With this article we shall enlist some real-life businesses as examples of using jobs-to-be-done concept in their product journey.
By reading this article, you can uncover the desires and needs of your niche market and customers’ jobs. Also, you can include various benefits for your customers through delightful product experience and value proposition.
You can achieve the following desired outcomes by using JTBD theory for your product cycle.
- Improved customer satisfaction: By understanding the specific tasks or “jobs” that customers are hiring your product or service to do, you can design your product or service to better meet their needs and preferences. This can help to improve customer satisfaction and loyalty.
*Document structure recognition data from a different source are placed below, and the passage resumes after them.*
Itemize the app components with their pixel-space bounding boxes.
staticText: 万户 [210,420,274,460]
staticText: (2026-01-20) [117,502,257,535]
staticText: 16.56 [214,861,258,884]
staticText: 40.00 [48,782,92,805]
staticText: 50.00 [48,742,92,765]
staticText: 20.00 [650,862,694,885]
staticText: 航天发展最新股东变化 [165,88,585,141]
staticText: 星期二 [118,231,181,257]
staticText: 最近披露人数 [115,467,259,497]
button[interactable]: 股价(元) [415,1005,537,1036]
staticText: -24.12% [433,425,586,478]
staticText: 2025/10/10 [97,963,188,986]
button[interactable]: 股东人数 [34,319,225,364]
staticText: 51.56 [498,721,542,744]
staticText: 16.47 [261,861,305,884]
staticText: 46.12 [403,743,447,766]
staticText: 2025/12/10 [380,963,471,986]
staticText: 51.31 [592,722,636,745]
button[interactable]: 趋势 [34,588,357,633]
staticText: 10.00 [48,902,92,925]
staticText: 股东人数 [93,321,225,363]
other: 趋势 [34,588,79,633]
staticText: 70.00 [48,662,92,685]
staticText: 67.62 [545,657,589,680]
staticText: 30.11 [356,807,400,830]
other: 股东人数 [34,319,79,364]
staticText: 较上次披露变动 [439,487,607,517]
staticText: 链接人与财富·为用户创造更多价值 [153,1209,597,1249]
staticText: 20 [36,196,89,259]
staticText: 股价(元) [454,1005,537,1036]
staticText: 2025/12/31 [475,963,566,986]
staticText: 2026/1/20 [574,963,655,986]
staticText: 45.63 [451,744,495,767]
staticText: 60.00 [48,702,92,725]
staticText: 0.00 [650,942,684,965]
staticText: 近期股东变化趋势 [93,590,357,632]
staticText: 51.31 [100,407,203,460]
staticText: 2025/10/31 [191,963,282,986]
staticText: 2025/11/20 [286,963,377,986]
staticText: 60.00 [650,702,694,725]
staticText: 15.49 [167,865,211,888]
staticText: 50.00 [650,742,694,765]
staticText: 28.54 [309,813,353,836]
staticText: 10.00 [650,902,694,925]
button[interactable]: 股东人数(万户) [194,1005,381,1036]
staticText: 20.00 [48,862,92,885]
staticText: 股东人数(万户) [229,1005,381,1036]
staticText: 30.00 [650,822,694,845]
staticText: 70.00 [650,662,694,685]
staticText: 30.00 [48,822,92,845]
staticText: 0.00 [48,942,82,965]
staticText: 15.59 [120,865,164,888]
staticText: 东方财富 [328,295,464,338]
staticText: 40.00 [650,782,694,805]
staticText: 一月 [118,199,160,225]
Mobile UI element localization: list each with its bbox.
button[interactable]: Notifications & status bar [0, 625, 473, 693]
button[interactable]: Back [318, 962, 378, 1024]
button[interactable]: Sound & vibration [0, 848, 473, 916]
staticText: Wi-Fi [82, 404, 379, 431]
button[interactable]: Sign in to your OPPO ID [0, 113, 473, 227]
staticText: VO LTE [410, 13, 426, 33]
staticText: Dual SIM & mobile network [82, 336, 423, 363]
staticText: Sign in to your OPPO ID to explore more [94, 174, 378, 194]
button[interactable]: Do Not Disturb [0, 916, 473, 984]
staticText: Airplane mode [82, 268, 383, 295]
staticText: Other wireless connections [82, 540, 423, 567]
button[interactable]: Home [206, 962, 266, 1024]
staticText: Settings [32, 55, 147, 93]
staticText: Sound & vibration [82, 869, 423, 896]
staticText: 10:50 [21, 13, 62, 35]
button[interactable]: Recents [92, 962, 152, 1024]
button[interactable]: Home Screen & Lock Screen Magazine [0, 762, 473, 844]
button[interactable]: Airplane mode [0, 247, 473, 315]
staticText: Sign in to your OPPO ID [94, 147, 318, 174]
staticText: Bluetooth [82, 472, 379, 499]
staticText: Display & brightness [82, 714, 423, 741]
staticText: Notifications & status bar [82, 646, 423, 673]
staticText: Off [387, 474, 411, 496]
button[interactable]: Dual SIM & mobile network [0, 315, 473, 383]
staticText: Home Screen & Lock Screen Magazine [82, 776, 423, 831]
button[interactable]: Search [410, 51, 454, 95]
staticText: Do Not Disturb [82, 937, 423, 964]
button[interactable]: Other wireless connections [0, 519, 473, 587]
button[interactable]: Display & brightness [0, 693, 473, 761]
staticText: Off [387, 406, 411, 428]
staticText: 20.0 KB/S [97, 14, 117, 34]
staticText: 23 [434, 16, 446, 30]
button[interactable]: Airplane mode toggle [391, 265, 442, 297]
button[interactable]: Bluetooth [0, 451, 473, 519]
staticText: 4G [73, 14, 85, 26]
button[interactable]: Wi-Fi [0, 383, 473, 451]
- Increased competitiveness: By designing products or services that better meet the needs of your target market, you can make your business more competitive in the market.
- Better product development: The JTBD framework can help you to identify new opportunities for product development and to design products that are more likely to be successful in the market.
- Greater market insights: By gathering and analysing customer feedback, you can gain valuable insights into the needs and preferences of your target market. This can help you to make informed decisions about your business strategy and operations.
- Improved customer retention: By meeting the needs of your customers more effectively, you can reduce customer churn and improve customer retention.
The customer “jobs” emphasises customer’s problems and desired outcomes from their perspective, instead of the best one. You may design a product or service which will completely avoid the need of cleaning walls, like a dust proof paint; but the high-cost cannot challenge the pain of dusting taken by many customers.
To understand the concepts in a more detailed manner, we can see how businesses in real-world implemented jobs-to-be-done applications in their products and services.
JTBD Real-life examples
Example 1: Uber, Ola, etc. ride-sharing businesses
A ride-sharing company might use the JTBD framework to understand the specific tasks or “jobs” that customers are hiring their service to do.
For example, customers might hire the service “to get to work on time”, “to avoid the hassle of driving and parking”, or “to have a safe and reliable way to get home” after a night out.
By understanding these “jobs,” the company can design their service to better meet the needs of their customers.
But, all these jobs cannot have the same degree of want.
When it comes to Uber and Ola, they prioritised these customer jobs:
- Booking rides online through phone app,
- Booking rides for odd-timings,
- Various ride options in emergency,
- Sharing the cost of rides with other people even when travelling alone.
These customer jobs were selected as they are sustainable throughout the country, along with this, it also serves related jobs like, “booking personal cab”, “pre-booking for personal rides to far-off destinations”, etc.
Now, these companies use various customer data, and also include customer service ratings options for improving their services according to the customer’s changing needs. This is an amazing way to collect user’s data along with serving them a mental satisfaction of sharing their riding experience. Also, they solve any riding issues by providing refunds, or other help.
This way jobs-to-be-done framework helped these ride sharing companies to innovate their services.
Example 2: Retail stores using JTBD for better offline shopping
How can a retail store use JTBD?
Don’t get shocked. It is not only famous in online sales, but also works wonders for offline customer experience.
Famous retail stores like Walmart, 24*7 stores, used their target customer jobs and earned huge sales by implementing the jobs-to-be-done concepts.
Walmart focused on these customer jobs:
- “Providing all-in-one place grocery shopping experience”
- “Heavy discounts in wholesale”
- “Supplying every brand’s products and services in one place”
- “Not going to different places for different things”
This way the local and small grocery stores faced competition from the big players, and customers preferred going to one place for all their needs.
Whereas, 24*7 stores disrupted the offline grocery shopping business by attending to the important customer jobs:
- “Odd-time grocery needs of consumers”
- “Emergency needs”
This concept attracts those customers who are ready to pay for exceptional services throughout day and night. And those who have odd work timings because of which they cannot shop in normal store timings.
Also, big players like Amazon stores are attending niche customer jobs using AI:
- “Real-time notification of their desired products in nearby store”
- “Paying without cash, without any machine or touchpoint”
- “Customers who like to shop without any customer service attendants interference”
- “Ease of planning grocery shopping without leaving house”
There are many such examples of big and small companies, which use jobs-to-be-done concepts to improve their product serving experience for their customers.
The JTBD concept has helped many businesses get their product’s launch successful, and attend directly to the customer’s needs. There are hundreds of businesses or industries applying this concept like retail, banking, ecommerce, IT services, food, FMCG, etc.
You can also build your product using the JTBD concepts, and improve customer’s experience.